SNC Faculty Reveal Personal Love Stories


On Thursday, Feb. 18, Upperclass ALIVE hosted a “How I Met My Spouse” event from 8-9 p.m. in the Cassandra Voss Center. Every seat was filled as attendees gathered to listen to dialogues from four admired St. Norbert College faculty members and their spouses. The couples that participated were Dr. John Neary and Dr. Laura Neary, Dr. Bridget Burke Ravizza and Dr. John Ravizza, Dr. Mara Brecht and Mr. Ben Kesling and President Tom Kunkel and Mrs. Deb Kunkel.

The dialogue began with each couple retelling their story of how they first met one another.

President Kunkel recalled the day a new family moved in next door to him in 1950: “There was a very cute five-year-old girl in that family, and we spent about the next 10 years ignoring each other […] but at about age 15, we started getting interested in one another. […] We started dating, and at about 18, we started talking about when we might get married, and we got married at 20,” he said. On Sunday, Feb. 21, the Kunkels celebrated their 40th wedding anniversary.

The Nearys first met when Dr. L. Neary was moving into her campus dorm, which happened to be the same dorm she had lived in the previous year. Dr. J. Neary’s good intentions of helping her locate her room back-fired, as he was not familiar with the building.

“But there was something about him and his long hair and his purple crushed velvet bellbottom pants […] and a yellow striped t-shirt with bumble bee stripes, […] that’s what I go for,” said Dr. L. Neary.

The Ravizzas first became acquainted while working as Resident Assistants together.

“You have to spend a lot of time together with training and different events, so I just thought he was really cute, and the more time I spent with him, the more time I wanted to spend with him,” said Dr. BBR.

Dr. Mara Brecht first met Mr. Ben Kesling at a welcome picnic at Harvard Divinity School.

“That year it happened to be the case that the two women who headed the picnic were evangelical Christians and they said there could be no alcohol at the event. […] This person walks up to me and says ‘I’m collecting money for beer, you want to throw in?’ […] So I gave five dollars for beer and that was the beginning of our relationship,” said Dr. Brecht.

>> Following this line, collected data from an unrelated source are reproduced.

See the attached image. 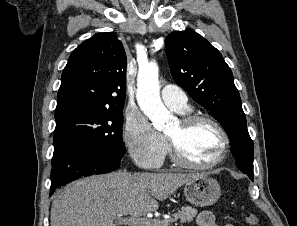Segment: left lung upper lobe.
<instances>
[{
  "mask_svg": "<svg viewBox=\"0 0 297 226\" xmlns=\"http://www.w3.org/2000/svg\"><path fill=\"white\" fill-rule=\"evenodd\" d=\"M175 82L223 126L241 171H253V142L247 130L239 92L221 53L192 29L165 38Z\"/></svg>",
  "mask_w": 297,
  "mask_h": 226,
  "instance_id": "obj_1",
  "label": "left lung upper lobe"
}]
</instances>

Another question asked the couples, “When you argue with each other, what techniques do you use to diffuse the tension?”

“I think it’s important that you don’t pretend that you don’t have arguments. I think that if you’re in an honest relationship, you are going to have differences of opinion. […] It’s one of those ironies of life that people you love the most are also the ones that you are the most unfair and unpleasant to and the reason why is because you trust them so much,” President Kunkel responded.

“One of the things we’ve sort of come to realize is different personality types and we really understand that in each other. […] Knowing these personality differences is huge for making a relationship work,” added Dr. J. Neary.

To end the dialogue, the couples were asked, “What’s your favorite thing to do with your partner?”

“We don’t have to be doing anything, really,” said Dr. BBR.

“I think especially with kids, then that adds a whole new dimension because you start to appreciate those times a lot more. […] You stop to appreciate that hour you can spend together,” Dr. J. Ravizza added.

“I love going on trips with Mara and her friends. […] It’s fantastic because you expand the conversation, and just making sure that the person you’re with has good friends is a really important witness test,” Mr. Kesling responded.